Location: Oza Formation, North Sulfur River, Texas

Weight: 11.9 Ounces (With Metal Stand)

Dimensions: 2.6 Inches Long, 2.2 Inches Wide, 2 Inches Thick

Dimensions: 4.4 Inches Long, 2.6 Inches Wide, 2 Inches Thick (With Metal Stand)

Comes with a Certificate of Authenticity

Comes with a Custom Metal Stand.

The item pictured is the one you will receive.

This is a genuine fossil.

100 - 66 Million Years old, Upper Cretaceous, Maastrichtian Epoch.

Name: Mosasaurus

Named By: Dollo - 1889.

Diet: Carnivore.

Size: Depending upon the species, Mosasaur could range between 6 to possibly just under 14 meters in length.

Known locations: Fossil locations suggest a worldwide distribution, but especially well-known from Europe and North America.

Time period: Campanian to Maastrichtian of the Cretaceous.

Mosasaurs were the largest lizards that ever evolved and attained lengths of almost 60 feet with a skull 6 feet long! The Mosasaur was a powerful swimmer who spent its entire life in the sea. Mosasaurs had long and powerful bodies whose tails and limbs were adapted for swimming. They likely swam by moving their long body in a snake-like way, also using their finned tail to propel them forward. They steered with small, webbed feet. These reptiles lived during the latter part of the Cretaceous period of the Mesozoic Era (from about 96 million years ago to about 65 million years ago) Mosasaurs were carnivores eating fish, sea urchins, turtles, and shellfish. They lived at the same time as many of the dinosaurs, and like the dinosaurs became extinct during the Cretaceous-Tertiary mass extinction.

Please be aware of the nature of fossils:

Being buried under the ground for millions of years under tons of pressure tends to be rough. No fossil comes out of the ground whole and perfect.
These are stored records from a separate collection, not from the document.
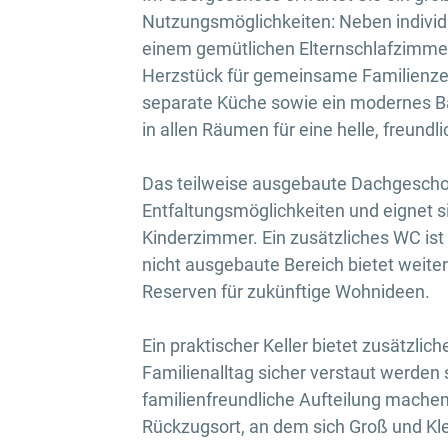
Nutzungsmöglichkeiten: Neben individ
einem gemütlichen Elternschlafzimmer
Herzstück für gemeinsame Familienzei
separate Küche sowie ein modernes B
in allen Räumen für eine helle, freun
Das teilweise ausgebaute Dachgeschos
Entfaltungsmöglichkeiten und eignet sic
Kinderzimmer. Ein zusätzliches WC ist
nicht ausgebaute Bereich bietet weite
Reserven für zukünftige Wohnideen.
Ein praktischer Keller bietet zusätzlic
Familienalltag sicher verstaut werden 
familienfreundliche Aufteilung machen
Rückzugsort, an dem sich Groß und Kl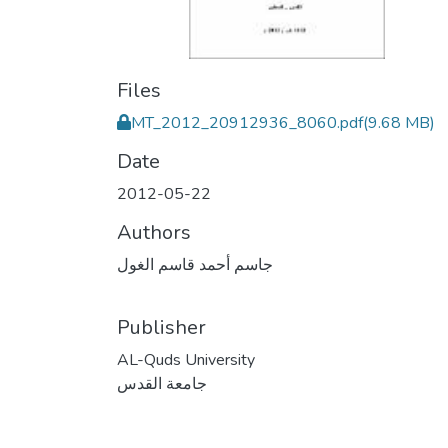
Files
MT_2012_20912936_8060.pdf
(9.68 MB)
Date
2012-05-22
Authors
جاسم أحمد قاسم الغول
Publisher
AL-Quds University
جامعة القدس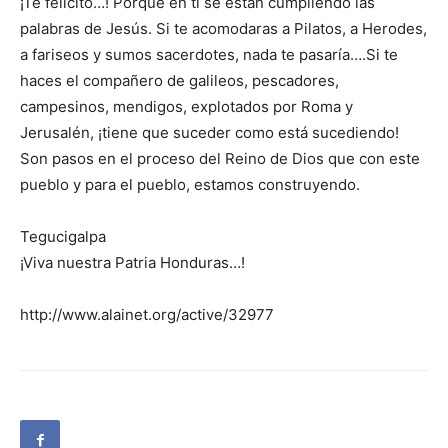
¡Te felicito…! Porque en ti se están cumpliendo las
palabras de Jesús. Si te acomodaras a Pilatos, a Herodes,
a fariseos y sumos sacerdotes, nada te pasaría….Si te
haces el compañero de galileos, pescadores,
campesinos, mendigos, explotados por Roma y
Jerusalén, ¡tiene que suceder como está sucediendo!
Son pasos en el proceso del Reino de Dios que con este
pueblo y para el pueblo, estamos construyendo.
Tegucigalpa
¡Viva nuestra Patria Honduras…!
http://www.alainet.org/active/32977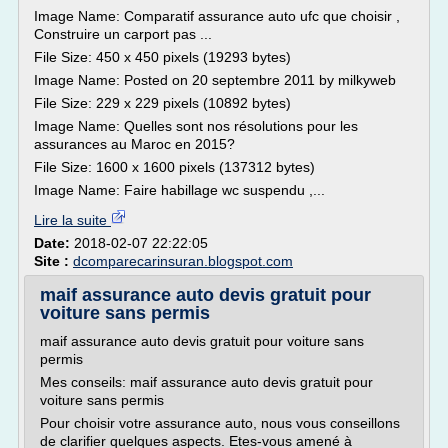
Image Name: Comparatif assurance auto ufc que choisir ,
Construire un carport pas ...
File Size: 450 x 450 pixels (19293 bytes)
Image Name: Posted on 20 septembre 2011 by milkyweb
File Size: 229 x 229 pixels (10892 bytes)
Image Name: Quelles sont nos résolutions pour les
assurances au Maroc en 2015?
File Size: 1600 x 1600 pixels (137312 bytes)
Image Name: Faire habillage wc suspendu ,...
Lire la suite
Date:
2018-02-07 22:22:05
Site :
dcomparecarinsuran.blogspot.com
maif assurance auto devis gratuit pour
voiture sans permis
maif assurance auto devis gratuit pour voiture sans
permis
Mes conseils: maif assurance auto devis gratuit pour
voiture sans permis
Pour choisir votre assurance auto, nous vous conseillons
de clarifier quelques aspects. Etes-vous amené à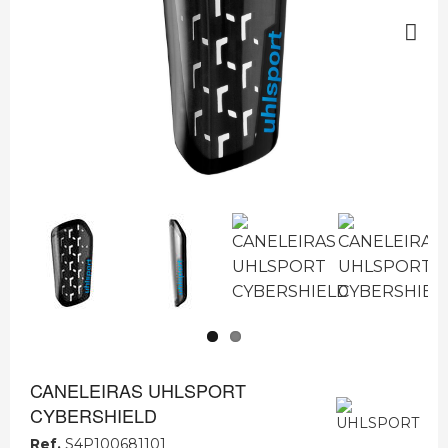
Next
CANELEIRAS UHLSPORT
CYBERSHIELD
Ref.
S4P100681101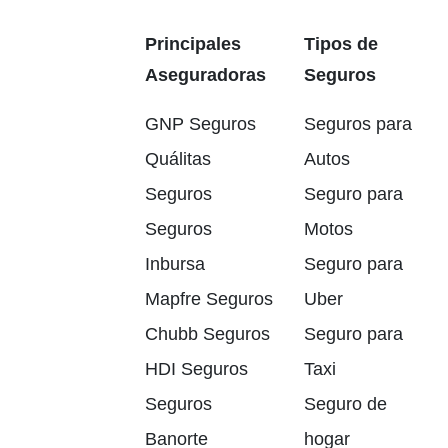
Principales
Tipos de
Aseguradoras
Seguros
GNP Seguros
Seguros para
Quálitas
Autos
Seguros
Seguro para
Seguros
Motos
Inbursa
Seguro para
Mapfre Seguros
Uber
Chubb Seguros
Seguro para
HDI Seguros
Taxi
Seguros
Seguro de
Banorte
hogar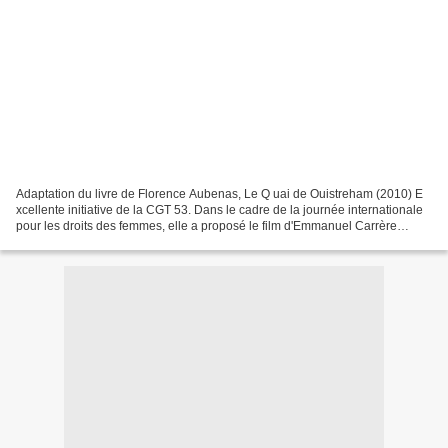
Adaptation du livre de Florence Aubenas, Le Q uai de Ouistreham (2010) E
xcellente initiative de la CGT 53. Dans le cadre de la journée internationale
pour les droits des femmes, elle a proposé le film d'Emmanuel Carrère
Ouistreham , dans lequel Juliette...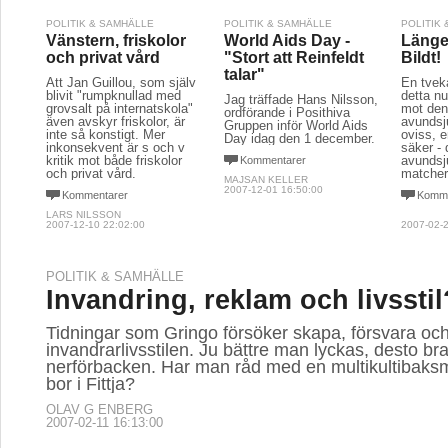
POLITIK & SAMHÄLLE
POLITIK & SAMHÄLLE
POLITIK
Vänstern, friskolor
World Aids Day -
Länge
och privat vård
"Stort att Reinfeldt
Bildt!
talar"
Att Jan Guillou, som själv
En tvek
blivit "rumpknullad med
detta nu
Jag träffade Hans Nilsson,
grovsalt på internatskola"
mot den
ordförande i Posithiva
även avskyr friskolor, är
avundsj
Gruppen inför World Aids
inte så konstigt. Mer
oviss, 
Day idag den 1 december.
inkonsekvent är s och v
säker - 
kritik mot både friskolor 
avundsj
Kommentarer
och privat vård.
matcher 
MAJSAN KELLER
2007-12-01 16:50:00
Kommentarer
Komme
LARS NILSSON
2007-12-10 22:02:00
2007-02-2
POLITIK & SAMHÄLLE
Invandring, reklam och livsstil
Tidningar som Gringo försöker skapa, försvara oc
invandrarlivsstilen. Ju bättre man lyckas, desto bra
nerförbacken. Har man råd med en multikultibak
bor i Fittja?
OLAV G ENBERG
2007-02-11 16:13:00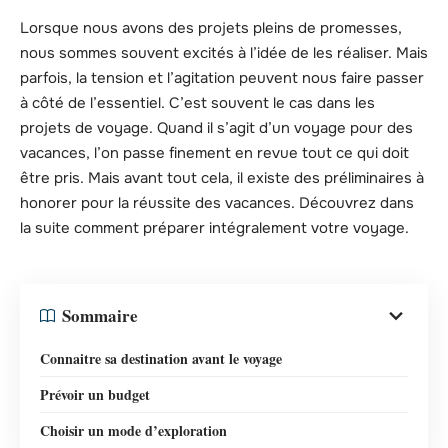
Lorsque nous avons des projets pleins de promesses,
nous sommes souvent excités à l’idée de les réaliser. Mais
parfois, la tension et l’agitation peuvent nous faire passer
à côté de l’essentiel. C’est souvent le cas dans les
projets de voyage. Quand il s’agit d’un voyage pour des
vacances, l’on passe finement en revue tout ce qui doit
être pris. Mais avant tout cela, il existe des préliminaires à
honorer pour la réussite des vacances. Découvrez dans
la suite comment préparer intégralement votre voyage.
Sommaire
Connaitre sa destination avant le voyage
Prévoir un budget
Choisir un mode d’exploration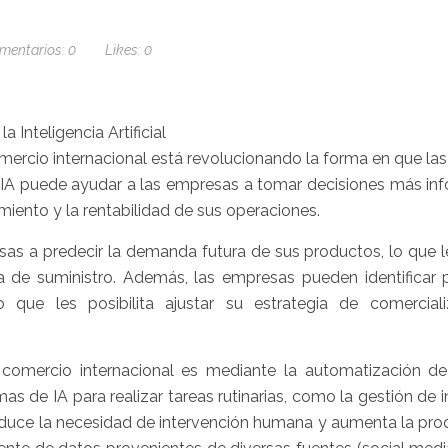
mentarios:
0
Likes:
0
l comercio internacional está revolucionando la forma en que l
a IA puede ayudar a las empresas a tomar decisiones más in
imiento y la rentabilidad de sus operaciones.
esas a predecir la demanda futura de sus productos, lo que 
a de suministro. Además, las empresas pueden identificar 
o que les posibilita ajustar su estrategia de comercial
 comercio internacional es mediante la automatización d
s de IA para realizar tareas rutinarias, como la gestión de i
reduce la necesidad de intervención humana y aumenta la pro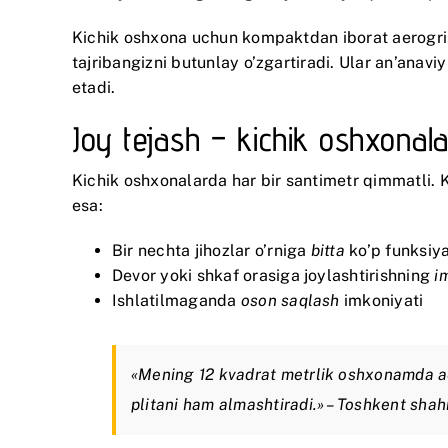
Kichik oshxona uchun kompaktdan iborat aerogrilla
tajribangizni butunlay o’zgartiradi. Ular an’anavi
etadi.
Joy tejash – kichik oshxonal
Kichik oshxonalarda har bir santimetr qimmatli. K
esa:
Bir nechta jihozlar o’rniga
bitta
ko’p funksiya
Devor yoki shkaf orasiga joylashtirishning
i
Ishlatilmaganda
oson saqlash
imkoniyati
«Mening 12 kvadrat metrlik oshxonamda aero
plitani ham almashtiradi.» – Toshkent shah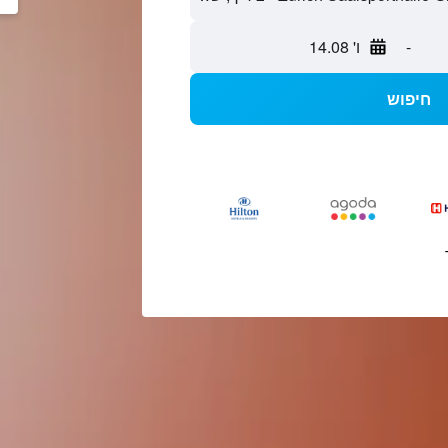
-
ו' 14.08
חיפוש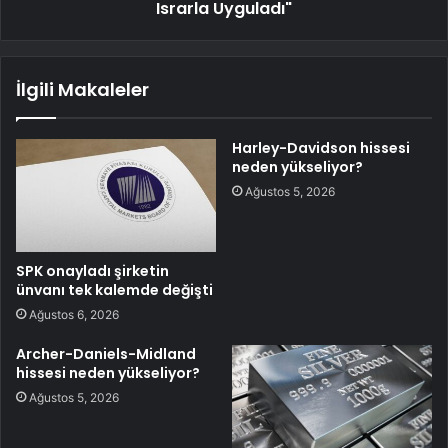
Israrla Uyguladı"
İlgili Makaleler
Harley-Davidson hissesi
neden yükseliyor?
Ağustos 5, 2026
SPK onayladı şirketin
ünvanı tek kalemde değişti
Ağustos 6, 2026
Archer-Daniels-Midland
hissesi neden yükseliyor?
Ağustos 5, 2026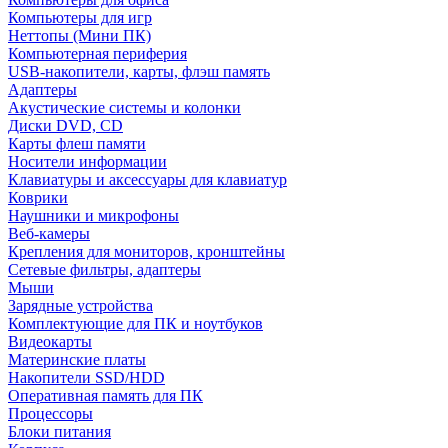
Компьютеры для игр
Неттопы (Мини ПК)
Компьютерная периферия
USB-накопители, карты, флэш память
Адаптеры
Акустические системы и колонки
Диски DVD, CD
Карты флеш памяти
Носители информации
Клавиатуры и аксессуары для клавиатур
Коврики
Наушники и микрофоны
Веб-камеры
Крепления для мониторов, кронштейны
Сетевые фильтры, адаптеры
Мыши
Зарядные устройства
Комплектующие для ПК и ноутбуков
Видеокарты
Материнские платы
Накопители SSD/HDD
Оперативная память для ПК
Процессоры
Блоки питания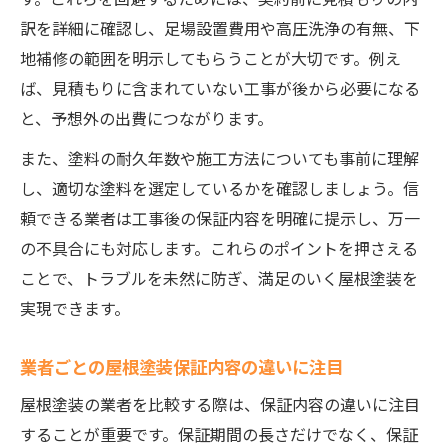
豊富な実績を持つ屋根塗装業者の見分け方
訳を詳細に確認し、足場設置費用や高圧洗浄の有無、下
地補修の範囲を明示してもらうことが大切です。例え
ば、見積もりに含まれていない工事が後から必要になる
と、予想外の出費につながります。
また、塗料の耐久年数や施工方法についても事前に理解
し、適切な塗料を選定しているかを確認しましょう。信
頼できる業者は工事後の保証内容を明確に提示し、万一
の不具合にも対応します。これらのポイントを押さえる
ことで、トラブルを未然に防ぎ、満足のいく屋根塗装を
実現できます。
業者ごとの屋根塗装保証内容の違いに注目
屋根塗装の業者を比較する際は、保証内容の違いに注目
することが重要です。保証期間の長さだけでなく、保証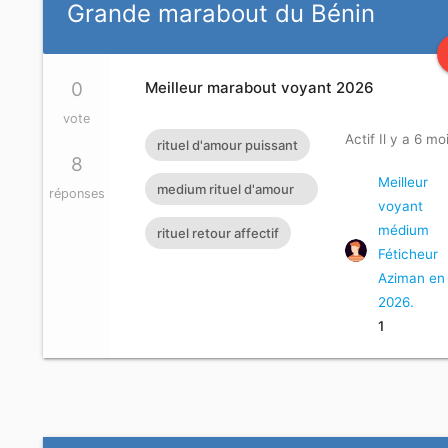
Grande marabout du Bénin
0
Meilleur marabout voyant 2026
vote
Actif Il y a 6 mo
rituel d'amour puissant
8
Meilleur
medium rituel d'amour
réponses
voyant
rapide efficace
médium
rituel retour affectif
Féticheur
Aziman en
2026.
1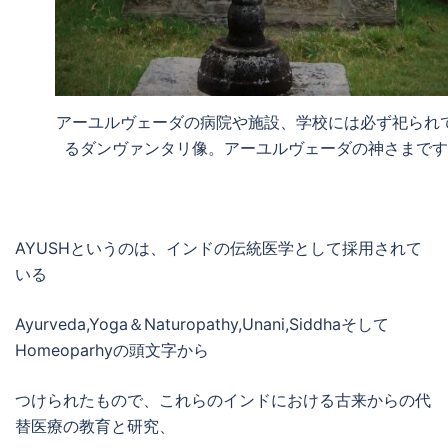
アーユルヴェーダの病院や施設、学校には必ず祀られ
るダンヴァンタリ像。アーユルヴェーダの神さまです
AYUSHというのは、インドの伝統医学として採用されて
いる
Ayurveda,Yoga＆Naturopathy,Unani,Siddhaそして
Homeoparhyの頭文字から
つけられたもので、これらのインドにおける古来からの代
替医療の教育と研究、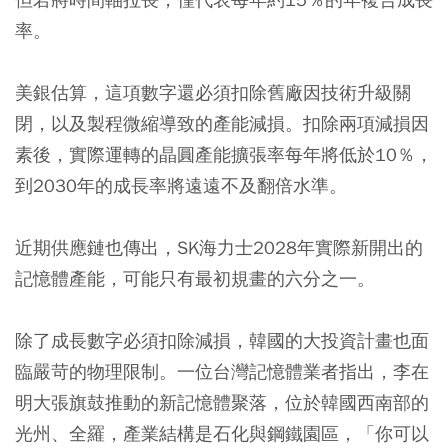
率。
美銀估算，這項數字還必須扣除舊廠因技術升級關
閉，以及製程微縮導致的產能減損。扣除兩項減損因
素後，實際運轉的晶圓產能擴張率每年將低於10％，
到2030年的成長率將遠遠不及翻倍水準。
近期供應鏈也傳出，SK海力士2028年實際新開出的
記憶體產能，可能只有最初規畫的六分之一。
除了成長數字必須扣除減損，韓國的大投資計畫也面
臨嚴苛的物理限制。一位台灣記憶體業者指出，李在
明大張旗鼓推動的新記憶體聚落，位於韓國西南部的
光州、全羅，產業結構是石化與鋼鐵園區，「你可以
Most fossils have undergone some restoration, while others are altered by man simply to enhance their presentation in different ways. The workers in the United States do a very professional job, of unearthing and preserving these natural treasures, however, commonly natural cracks are visible on the surface. These are part of the natural beauty of the fossil and are not considered defects.